Albafica avait l'air réellement interloqué d'entendre ça et de voir cet air à la fois surpris et « triste » sur le visage pourtant exclusivement fermé et râleur du Scorpion. Si bien que Kardia se renfrogna bien vite:
-Ca m'étonne de sa part.
Intrigué par la réflexion de Kardia, Albafica n'eut aucun mal à ravaler la question qui avait effleuré son esprit. Ces deux oiseaux n'étaient-ils pas pourtant en couple? Question stupide. Le Sanctuaire tout entier (voire même le pays) connaissait l'admiration, l'affection débordante et la possessivité directe de Kardia envers son frère d'armes vu comment il le criait sous tous les toits dès qu'il en avait l'occasion. Et, bien qu'il ne le côtoie que peu au vu de son problème de sang empoisonné, Albafica n'était pas stupide: il savait que Dégel appréciait le Scorpion. Plus qu'il ne voulait l'avouer en tout cas.
Mais au vu du comportement absolument pas jovial de Kardia et de l'étrange silence lourd de Dégel, il devinait que quelque chose avait perturbé cette entente et cet attachement commun. Il ne savait juste pas quoi. Et après tout, il n'avait pas à le savoir.
Albafica passa la main dans ses cheveux, un vieux tic dont il ne parvenait pas à se débarrasser, et soupira:
-Tout ça pour dire que je te trouve moins « bon vivant » qu'on ne me l'avait dit.
-Et c'est dire si tu t'y connais en « bon vivant ».
Grommela Kardia en lui jetant un regard accusateur et moqueur que le Poisson ne daigna pas relever, trop heureux d'avoir pu changer de sujet. Et d'avoir pu détourner son confrère de sa mauvaise humeur première.
Ils marchèrent encore une bonne demie heure en silence, pile ce qu'Albafica recherchait.
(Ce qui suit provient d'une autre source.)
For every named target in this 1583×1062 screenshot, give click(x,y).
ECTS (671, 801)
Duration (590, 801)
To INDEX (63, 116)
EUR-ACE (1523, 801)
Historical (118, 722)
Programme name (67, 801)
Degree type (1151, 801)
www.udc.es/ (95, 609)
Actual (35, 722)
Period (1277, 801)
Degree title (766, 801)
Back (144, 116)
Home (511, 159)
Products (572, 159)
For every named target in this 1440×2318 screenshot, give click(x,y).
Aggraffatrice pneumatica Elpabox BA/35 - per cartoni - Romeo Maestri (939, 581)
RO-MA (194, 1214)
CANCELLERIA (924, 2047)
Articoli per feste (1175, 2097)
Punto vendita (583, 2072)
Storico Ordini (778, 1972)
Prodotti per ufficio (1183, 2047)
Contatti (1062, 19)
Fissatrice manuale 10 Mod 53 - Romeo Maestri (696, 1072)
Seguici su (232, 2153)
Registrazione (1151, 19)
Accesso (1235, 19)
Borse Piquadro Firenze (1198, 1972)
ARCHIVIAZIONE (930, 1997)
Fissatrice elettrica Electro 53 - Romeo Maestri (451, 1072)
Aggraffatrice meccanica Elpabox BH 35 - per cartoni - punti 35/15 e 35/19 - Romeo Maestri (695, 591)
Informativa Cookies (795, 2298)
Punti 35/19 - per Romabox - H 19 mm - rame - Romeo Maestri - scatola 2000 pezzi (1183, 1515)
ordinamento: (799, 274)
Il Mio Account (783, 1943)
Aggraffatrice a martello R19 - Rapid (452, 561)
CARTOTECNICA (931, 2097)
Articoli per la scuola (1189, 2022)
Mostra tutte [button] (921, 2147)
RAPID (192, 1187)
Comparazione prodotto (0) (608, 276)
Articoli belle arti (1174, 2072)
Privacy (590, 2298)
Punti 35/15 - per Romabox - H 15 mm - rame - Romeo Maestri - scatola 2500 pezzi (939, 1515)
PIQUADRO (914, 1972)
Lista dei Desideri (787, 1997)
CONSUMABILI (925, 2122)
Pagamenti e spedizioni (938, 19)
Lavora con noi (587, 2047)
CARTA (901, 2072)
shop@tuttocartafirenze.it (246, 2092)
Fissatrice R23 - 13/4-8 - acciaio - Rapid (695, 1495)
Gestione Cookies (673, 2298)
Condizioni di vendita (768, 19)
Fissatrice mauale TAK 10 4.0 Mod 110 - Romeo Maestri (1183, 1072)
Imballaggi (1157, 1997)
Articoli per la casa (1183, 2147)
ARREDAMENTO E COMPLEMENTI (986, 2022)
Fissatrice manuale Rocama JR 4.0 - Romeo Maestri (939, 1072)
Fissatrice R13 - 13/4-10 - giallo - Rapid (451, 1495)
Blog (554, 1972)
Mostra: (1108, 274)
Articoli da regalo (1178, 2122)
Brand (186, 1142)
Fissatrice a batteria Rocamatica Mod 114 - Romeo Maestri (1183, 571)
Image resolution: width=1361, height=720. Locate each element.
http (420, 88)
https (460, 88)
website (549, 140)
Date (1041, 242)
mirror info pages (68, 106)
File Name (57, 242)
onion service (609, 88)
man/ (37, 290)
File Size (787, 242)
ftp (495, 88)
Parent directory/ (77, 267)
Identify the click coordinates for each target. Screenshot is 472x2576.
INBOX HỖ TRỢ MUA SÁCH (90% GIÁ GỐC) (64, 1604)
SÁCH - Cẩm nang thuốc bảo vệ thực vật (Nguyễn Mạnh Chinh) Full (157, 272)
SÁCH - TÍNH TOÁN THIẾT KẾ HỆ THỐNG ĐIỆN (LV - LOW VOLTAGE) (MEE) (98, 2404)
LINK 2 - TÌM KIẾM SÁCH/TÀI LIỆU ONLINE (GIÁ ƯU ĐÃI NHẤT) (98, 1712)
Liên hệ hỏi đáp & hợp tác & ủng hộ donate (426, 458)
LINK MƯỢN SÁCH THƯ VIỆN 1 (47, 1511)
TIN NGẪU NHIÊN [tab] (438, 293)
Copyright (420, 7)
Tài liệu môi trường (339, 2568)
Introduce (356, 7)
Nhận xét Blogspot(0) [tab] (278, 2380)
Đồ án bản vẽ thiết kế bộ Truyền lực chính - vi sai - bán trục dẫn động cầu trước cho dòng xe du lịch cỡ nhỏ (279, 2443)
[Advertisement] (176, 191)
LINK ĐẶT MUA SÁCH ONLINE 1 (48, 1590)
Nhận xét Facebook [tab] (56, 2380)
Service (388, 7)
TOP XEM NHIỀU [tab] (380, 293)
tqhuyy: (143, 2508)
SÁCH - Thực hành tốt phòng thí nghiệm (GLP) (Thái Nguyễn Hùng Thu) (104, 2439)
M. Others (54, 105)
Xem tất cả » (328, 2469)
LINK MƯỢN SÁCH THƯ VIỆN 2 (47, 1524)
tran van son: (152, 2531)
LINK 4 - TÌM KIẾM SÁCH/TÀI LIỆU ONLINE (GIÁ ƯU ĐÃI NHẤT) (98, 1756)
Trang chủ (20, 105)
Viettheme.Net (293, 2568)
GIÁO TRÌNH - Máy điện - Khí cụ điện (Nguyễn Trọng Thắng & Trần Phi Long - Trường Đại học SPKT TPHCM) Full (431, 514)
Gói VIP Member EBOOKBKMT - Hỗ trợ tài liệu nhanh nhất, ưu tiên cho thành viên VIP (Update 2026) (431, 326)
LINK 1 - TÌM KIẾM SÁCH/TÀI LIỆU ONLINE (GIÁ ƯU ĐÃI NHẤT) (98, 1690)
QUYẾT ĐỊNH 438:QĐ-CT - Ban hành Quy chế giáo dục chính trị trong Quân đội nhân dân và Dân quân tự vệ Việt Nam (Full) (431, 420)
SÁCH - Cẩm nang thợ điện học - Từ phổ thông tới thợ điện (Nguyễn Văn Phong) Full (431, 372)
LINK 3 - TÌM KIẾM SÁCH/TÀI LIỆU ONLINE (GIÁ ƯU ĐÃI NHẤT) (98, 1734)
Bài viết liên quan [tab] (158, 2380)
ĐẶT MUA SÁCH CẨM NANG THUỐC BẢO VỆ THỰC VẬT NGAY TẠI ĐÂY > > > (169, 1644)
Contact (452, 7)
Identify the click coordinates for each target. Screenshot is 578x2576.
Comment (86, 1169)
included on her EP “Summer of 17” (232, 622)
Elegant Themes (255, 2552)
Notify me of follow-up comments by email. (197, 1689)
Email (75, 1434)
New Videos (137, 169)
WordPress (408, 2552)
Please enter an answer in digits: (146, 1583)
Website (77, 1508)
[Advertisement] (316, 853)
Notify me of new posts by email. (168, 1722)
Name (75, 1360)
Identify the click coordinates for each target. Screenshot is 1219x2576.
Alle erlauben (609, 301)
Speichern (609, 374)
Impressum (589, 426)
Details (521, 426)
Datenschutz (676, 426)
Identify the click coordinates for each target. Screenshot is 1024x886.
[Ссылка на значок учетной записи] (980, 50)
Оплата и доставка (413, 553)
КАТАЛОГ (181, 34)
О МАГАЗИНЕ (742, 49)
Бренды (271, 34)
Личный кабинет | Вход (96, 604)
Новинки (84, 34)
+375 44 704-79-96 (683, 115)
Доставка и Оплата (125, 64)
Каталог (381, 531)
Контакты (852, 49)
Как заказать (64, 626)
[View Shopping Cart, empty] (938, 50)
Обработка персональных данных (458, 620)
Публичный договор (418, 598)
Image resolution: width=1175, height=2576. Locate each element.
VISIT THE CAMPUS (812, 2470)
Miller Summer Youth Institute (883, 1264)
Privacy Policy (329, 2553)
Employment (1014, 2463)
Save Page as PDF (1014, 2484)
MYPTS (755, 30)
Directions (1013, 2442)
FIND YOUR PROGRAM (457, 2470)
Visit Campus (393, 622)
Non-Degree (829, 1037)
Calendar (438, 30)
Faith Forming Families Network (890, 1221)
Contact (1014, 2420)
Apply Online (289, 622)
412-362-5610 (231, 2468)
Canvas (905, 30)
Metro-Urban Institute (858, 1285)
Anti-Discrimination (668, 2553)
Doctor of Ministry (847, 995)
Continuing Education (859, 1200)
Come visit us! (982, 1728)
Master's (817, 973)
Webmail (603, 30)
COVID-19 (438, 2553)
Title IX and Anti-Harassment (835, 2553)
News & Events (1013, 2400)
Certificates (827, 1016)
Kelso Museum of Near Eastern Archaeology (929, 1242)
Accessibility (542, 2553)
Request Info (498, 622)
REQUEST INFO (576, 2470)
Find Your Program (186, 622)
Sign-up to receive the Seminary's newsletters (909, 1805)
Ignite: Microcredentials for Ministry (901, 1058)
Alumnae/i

Puis, étonnamment, Kardia demanda avec un air incertain, presque penaud:
-Je peux te demander un conseil?
Albafica haussa les sourcils et tourna la tête vers son frère d'armes, abasourdi:
-Hé bien… Ca dépend pour quoi mais d'accord.
-Toi et Mani, ça va bien?
Le Poisson manqua presque de s'étouffer avec sa salive tant c'était inattendu. Il s'efforça d'empêcher ses joues de rougir mais il dut bien vite s'avouer vaincu et détourna vivement le visage:
-C-Comment ça?
-Bah, vous êtes ensemble nan?
Insista le Scorpion sur un ton faussement nonchalant et innocent. Si bien qu'Albafica haussa les épaules, sans faire mine de se retourner:
-Je ne pense pas que ça te concerne.
-Nan mais, comment vous faites pour jamais vous engueuler? Manigoldo est toujours super content et tout… Du coup, comment vous faites?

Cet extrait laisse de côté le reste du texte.